Review: The Merry Wives of Windsor
The original sitcom - by Shakespeare
Shakespeare’s Globe, London SE1
Falstaff (Christopher Benjamin) is humiliated by the merry wives (Serena Evans, left and Sarah Woodward)
Shakespeare's only comedy to be set in the country of his birth lays reasonable claim to being the world's first sitcom.
Populated by Windsor's middle classes, it could easily be located in the closeted world of suburbia. There is a daughter whose father wants her to marry for money; there is a fish-out-of-water Frenchman with a funny accent, and central character is a fat bloke who thinks he is God's gift to women.

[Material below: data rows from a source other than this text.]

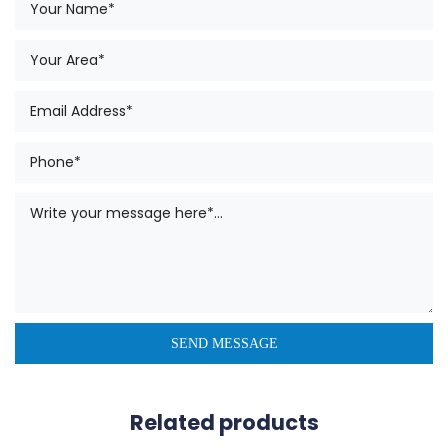
Related products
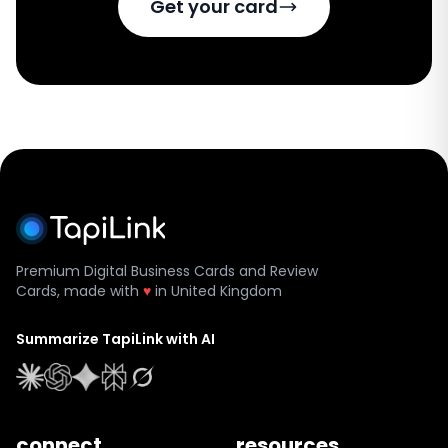
Get your card
Premium Digital Business Cards and Review
Cards, made with
♥
in United Kingdom
Summarize TapiLink with AI
connect.
resources.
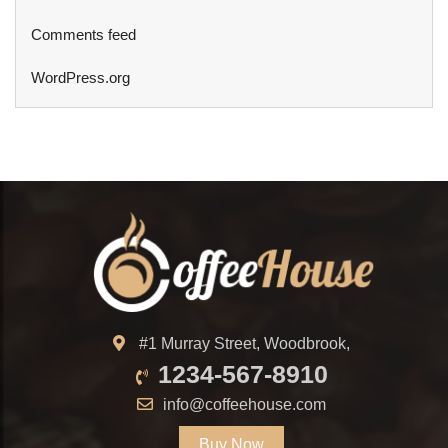
Comments feed
WordPress.org
#1 Murray Street, Woodbrook,
1234-567-8910
info@coffeehouse.com
Buy Now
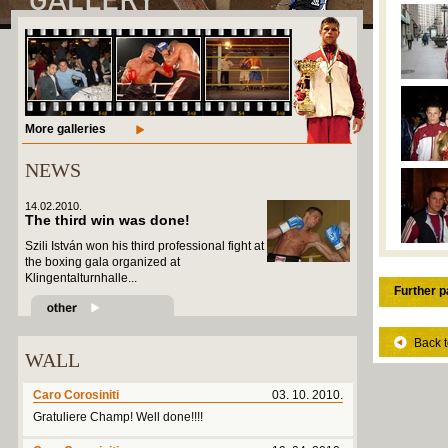
More galleries
NEWS
14.02.2010.
The third win was done!
Szili István won his third professional fight at
the boxing gala organized at
Klingentalturnhalle...
Further p
Back t
WALL
Caro Corosiniti
03. 10. 2010.
Gratuliere Champ! Well done!!!!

His name is Falstaff, the knight buffoon adopted by Prince Hal in Henry IV Part One, and devastatingly rejected when Hal becomes King at the end of Part Two. If you are quick, you can see the Globe's current and acclaimed productions of these history plays - starring Roger Allam as Falstaff - and then see the fat knight again in this 2008 production of Merry Wives - here played by Christopher Benjamin.

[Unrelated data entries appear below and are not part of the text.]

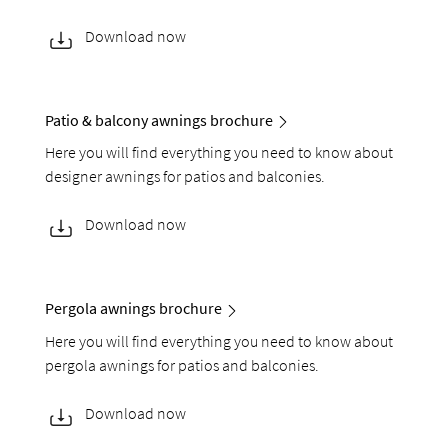
Download now
Patio & balcony awnings brochure
Here you will find everything you need to know about
designer awnings for patios and balconies.
Download now
Pergola awnings brochure
Here you will find everything you need to know about
pergola awnings for patios and balconies.
Download now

It is said that Elizabeth I was such a fan of Falstaff - of the character, not his qualities - that a royal request was made for him to make a comeback after Henry IV. The result is a feel-good play with little of the introspection of Shakespeare's other comedies. But, come to that, nor is there much introspection in sitcoms such as the BBC's Fawlty Towers, which director Christopher Luscombe suggests can be traced right back to Merry Wives.

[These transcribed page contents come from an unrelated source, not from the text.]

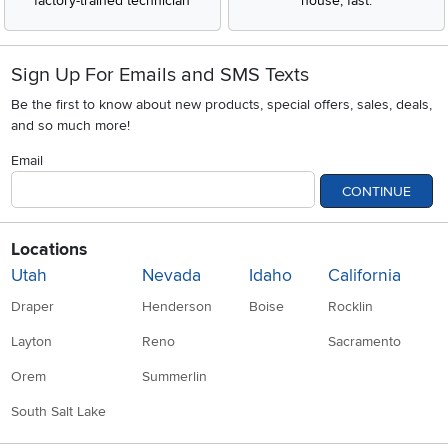
factory-trained technician
house, fast.
Sign Up For Emails and SMS Texts
Be the first to know about new products, special offers, sales, deals,
and so much more!
Email
CONTINUE
Locations
Utah
Nevada
Idaho
California
Draper
Henderson
Boise
Rocklin
Layton
Reno
Sacramento
Orem
Summerlin
South Salt Lake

Certainly as Frank Ford, the jealous husband of one of the two wives of the title, Andrew Havill appears
to have taken his cue from Basil Fawlty at his most neurotic. Only it is not sneaky hotel inspectors that Ford is seeking to expose, but his wife's non-existent lover.
The director suggests that Fawlty Towers can be traced back to Merry Wives
Fuelling his false belief is Falstaff, whose attempt to seduce both Mrs Ford (Sarah Woodward) and her married friend Meg (Serena Evans) results in a plan hatched by these playful but respectable women that leads Falstaff on and unwittingly stokes Ford's paranoia too. Led by his misplaced vanity, the rotund Falstaff waddles into every trap set by the women. With the jealous Ford on his trail, the knight first suffers the indignity of hiding in a dirty laundry basket and then disguising himself as an old hag. And it is here that Ford is at his most Fawltyesque. When he fails to catch Falstaff red-handed, he shakes his fist at the heavens in rage.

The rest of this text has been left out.